Sayfa Yükleniyor...
Urla’nın kıyı kesimlerinde pusula denizanası olarak da tabir edilen kahverengi denizanası türü görüldü. Uzmanlar kaşıntı ve yanmaya yol açan bu türe dokunulmaması gerektiğini belirtti
Türkiye kıyılarında daha önce Akdeniz, Ege, Marmara Denizi ve Çanakkale Boğazı’nda görülen kahverengi gövdeli denizanaları Urla sahilinde de görüldü.
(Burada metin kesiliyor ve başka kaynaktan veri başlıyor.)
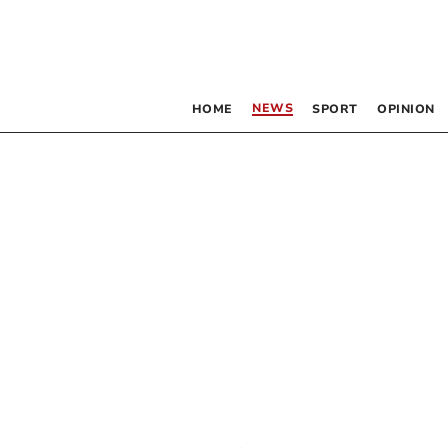
NEWS
HOME
SPORT
OPINION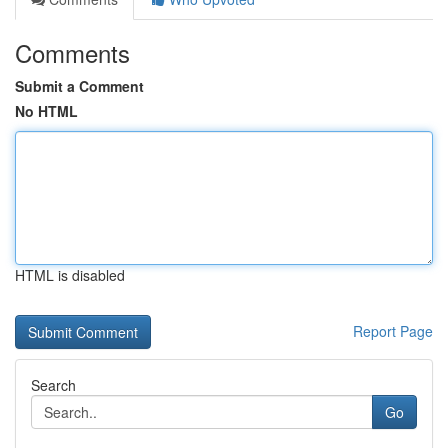
Comments
Submit a Comment
No HTML
HTML is disabled
Report Page
Search
Go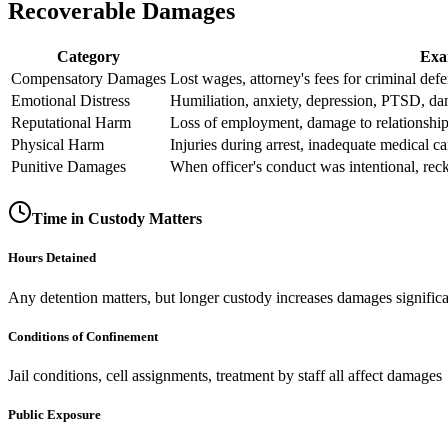
Recoverable Damages
Category
Exa
Compensatory Damages
Lost wages, attorney's fees for criminal def
Emotional Distress
Humiliation, anxiety, depression, PTSD, da
Reputational Harm
Loss of employment, damage to relationshi
Physical Harm
Injuries during arrest, inadequate medical c
Punitive Damages
When officer's conduct was intentional, reck
Time in Custody Matters
Hours Detained
Any detention matters, but longer custody increases damages significa
Conditions of Confinement
Jail conditions, cell assignments, treatment by staff all affect damages
Public Exposure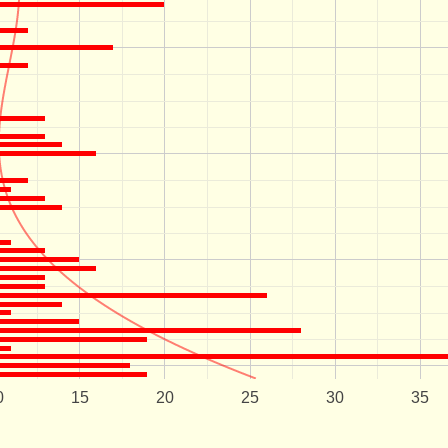
0
15
20
25
30
35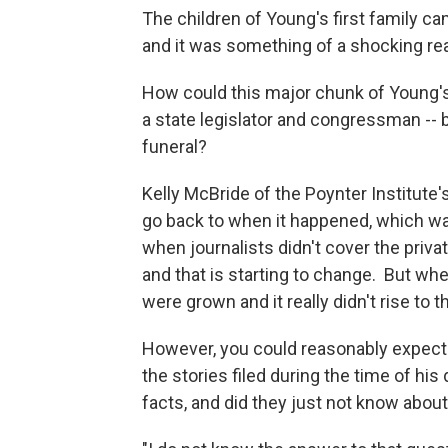
The children of Young's first family c
and it was something of a shocking re
How could this major chunk of Young's 
a state legislator and congressman -- 
funeral?
Kelly McBride of the Poynter Institute'
go back to when it happened, which wa
when journalists didn't cover the private
and that is starting to change. But when
were grown and it really didn't rise to t
However, you could reasonably expect to
the stories filed during the time of his
facts, and did they just not know about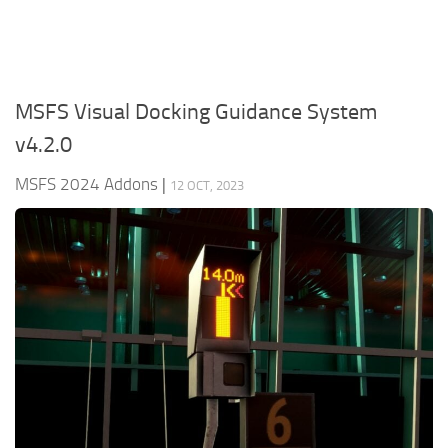
MSFS Visual Docking Guidance System
v4.2.0
MSFS 2024 Addons
|
12 OCT, 2023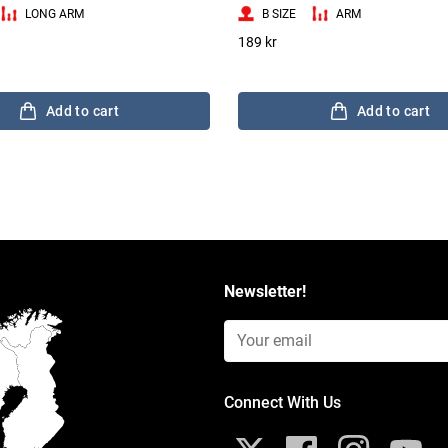
LONG ARM
B SIZE
ARM
189 kr
Add to cart
Add to cart
Newsletter!
Email Input (Newsletter)
Connect With Us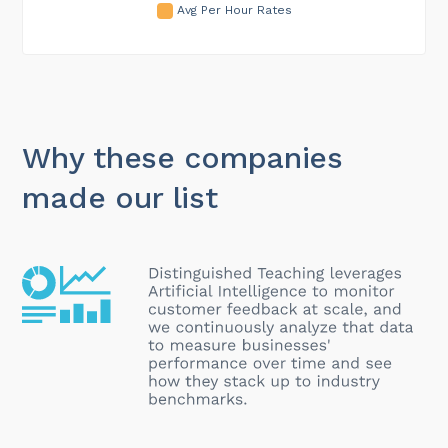
Avg Per Hour Rates
Why these companies
made our list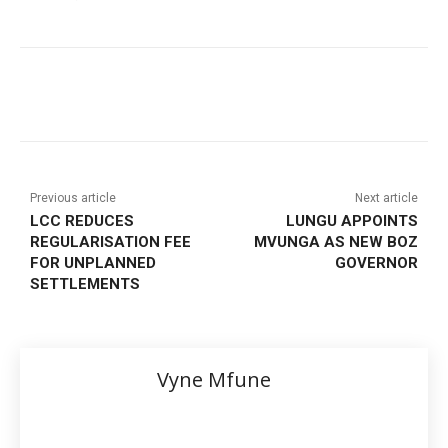
Previous article
Next article
LCC REDUCES
LUNGU APPOINTS
REGULARISATION FEE
MVUNGA AS NEW BOZ
FOR UNPLANNED
GOVERNOR
SETTLEMENTS
Vyne Mfune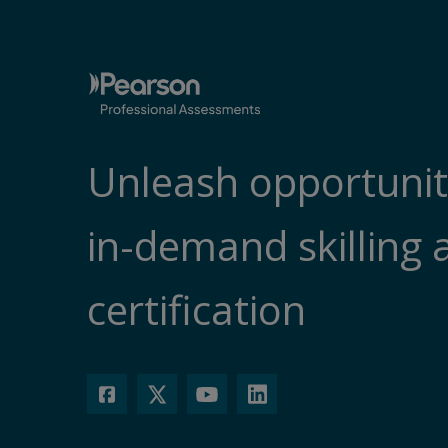
Unleash opportunit
in-demand skilling 
certification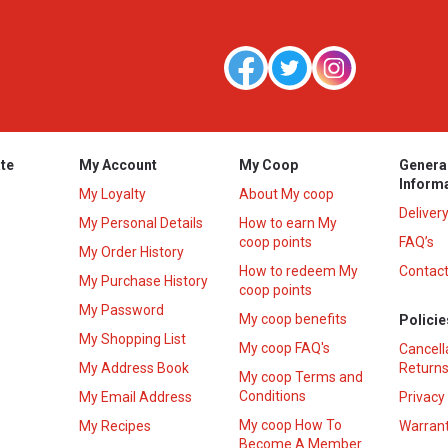
te
My Account
My Coop
Genera
Inform
My Loyalty
About My coop
Deliver
My Personal Details
How to earn My
coop points
FAQ’s
My Order History
How to redeem My
Contact
s
My Purchase History
coop points
My Password
My coop benefits
Policie
My Shopping List
My coop FAQ's
Cancell
My Address Book
Returns
My coop Terms and
Conditions
My Email Address
Privacy
My coop How To
My Recipes
Warrant
Become A Member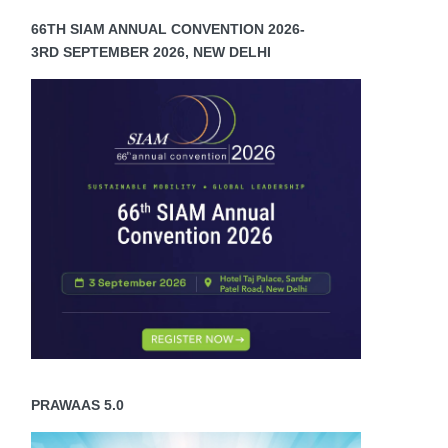
66TH SIAM ANNUAL CONVENTION 2026-
3RD SEPTEMBER 2026, NEW DELHI
PRAWAAS 5.0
Uzmanlar tarafından ‘Pusula denizanası’ olarak da adlandırılan kahverengi renkteki denizanasının bacak uzunlukları 1.5 metreye kadar ulaşabildiği, zehirli olduğu ve “dokunulmaması” gerektiği belirtildi. Kaşıntı ve yanmaya yol açan temas sonrası bölgenin deniz suyu ile yıkanması gerektiği belirtildi.
KAYALIK KISIMLARDA GÖRÜLÜYOR
Yaşadıkları bölgelere göre boyları, renkleri ve zehir şiddetleri değişen denizanaları ile temastan sakınmak gerekiyor. İnsan vücudunu etkileyebilecek toksik etki yaratan denizanaları ile temas halinde kızarıklık, yanma ve kaşıntı oluşuyor. Su Ürünleri Mühendisi Arif Durmaz, denizanasının su canlısı olduğunu ifade ederek, “Normalde denizanalarının yüzde 90’ı beyazdır. Suyun içinde fitoplankton çok olduğu zaman suyun rengi yeşile döner. Fitoplankton alklerle besleniyor. Fitalaplaktonu da yiyen zooplanktonlar var. O da su canlısıdır. Onlar da denizi kahverengiye boyuyor. Her zaman gördüğümüz denizanalarının rengi fitoplanktondan dolayı beyaz görürüz onu. Deniznanası genelde karides ve balıkla beslenir. Kahverengi renkte olan denizanaları ise zooplankton ile besleniyor. Bunları daha çok kayalık kısımlarda ve mercanların olduğu yerlerde görebiliriz. Bu sene havalar erken ısındı. Bu sıcaklıktan kaynaklı zooplankton ile beslenen denizanası kıyıya indi. Normalde denizin ortasında bu canlıları çok fazla görüyorduk. Rüzgar karayel ve poyraz eserse denizanasını dağıtıyor ama rüzgar gündoğusundan eserse kuytu olan yerlere geçiyorlar” dedi.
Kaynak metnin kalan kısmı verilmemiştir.